Wanneer het gaat om de beoordeling of een alcohol- of drugstest moet kunnen worden afgenomen, vindt er een belangenafweging plaats.

Aan de ene kant zijn er de belangen van de werknemer, die in zijn recht op privacy

geschonden wordt. Er kan een inmenging in zijn privéleven plaats vinden, nu uit een alcohol- of drugstest kan blijken dat werknemer alcohol of drugs in zijn privétijd gebruikt heeft. Deze inmenging vindt plaats door de werkgever. De verhouding tussen de werknemer en werkgever vormt zich door een ongelijke machtsverhouding. De werknemer heeft er dus nog meer

43

belang bij dat er iemand voor hem opkomt ter bescherming van zijn rechten. Verder is het voor de werknemer van belang dat hij in een veilige omgeving werkt. Dit geldt dus zowel voor de werknemer als werkgever.

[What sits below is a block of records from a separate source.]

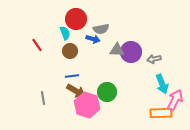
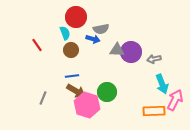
red circle: moved 2 px up
brown circle: moved 1 px right, 1 px up
gray line: rotated 32 degrees clockwise
orange rectangle: moved 7 px left, 2 px up
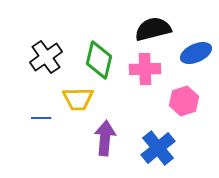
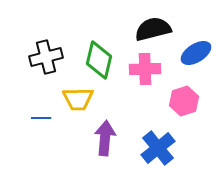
blue ellipse: rotated 8 degrees counterclockwise
black cross: rotated 20 degrees clockwise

Aan de andere kant zijn er de belangen van de werkgever. De werkgever heeft een plicht om zorg te dragen voor een veilige werkvloer, deze plicht vloeit voort uit de zorgplicht ex artikel 7:611 BW, artikel 7:660 BW en Arbowetgeving. Deze veiligheid dient een algemeen belang. De werkgever heeft bij de keuze om een alcohol- of drugstest af te nemen bij een werknemer, een belangenconflict. Aan de ene kant moet hij zich houden aan de privacywetgeving, aan de andere kant moet hij zich houden aan de zorgplicht. Deze belangenafweging brengt met zich mee dat sommige werkgevers ervoor zullen kiezen de veiligheid voorop te stellen en toch onrechtmatig tests af te nemen.

6.4 Wetswijzigingen

Artikel 88 AVG geeft de mogelijkheid voor lidstaten om een wettelijke uitzonderingsgrond te creëren. Uit deze scriptie blijkt dat het zowel voor werkgevers als voor werknemers van belang is dat er een wettelijke uitzonderingsgrond komt, nu duidelijk kan worden gesteld wanneer wel en vooral ook wanneer geen gebruik worden gemaakt van alcohol- en drugstests. Het is aan te bevelen om twee wetten door te voeren. Ten eerste gaat het om een

uitzonderingsgrond ter bescherming van de veiligheid/gezondheid van anderen. Dit houdt in dat de wet het mogelijk gaat maken om alcohol- en drugstesten af te nemen, indien de gezondheid van anderen in het geding is. In paragraaf 6.5.1 is uitgewerkt hoe dit wetsartikel er uit zou kunnen zien. De tweede wet die kan worden doorgevoerd, gaat om het deugdelijke beleid van een werkgever. De werkgever moet een deugdelijk alcohol- en drugsbeleid invoeren in de onderneming, ter bescherming van de rechten van de werknemer. Dit mogelijke wetsartikel is in paragraaf 6.6.1 uitgewerkt.